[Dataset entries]
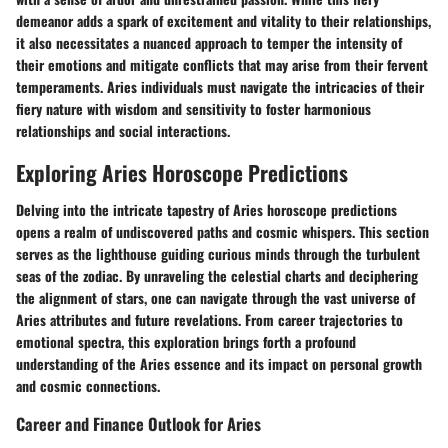
demeanor adds a spark of excitement and vitality to their relationships,
it also necessitates a nuanced approach to temper the intensity of
their emotions and mitigate conflicts that may arise from their fervent
temperaments. Aries individuals must navigate the intricacies of their
fiery nature with wisdom and sensitivity to foster harmonious
relationships and social interactions.
Exploring Aries Horoscope Predictions
Delving into the intricate tapestry of Aries horoscope predictions
opens a realm of undiscovered paths and cosmic whispers. This section
serves as the lighthouse guiding curious minds through the turbulent
seas of the zodiac. By unraveling the celestial charts and deciphering
the alignment of stars, one can navigate through the vast universe of
Aries attributes and future revelations. From career trajectories to
emotional spectra, this exploration brings forth a profound
understanding of the Aries essence and its impact on personal growth
and cosmic connections.
Career and Finance Outlook for Aries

• _Task statement_:
How many lines of the entries above hold the string "Aries"? Reply with the number alone.

• _Task output_:
6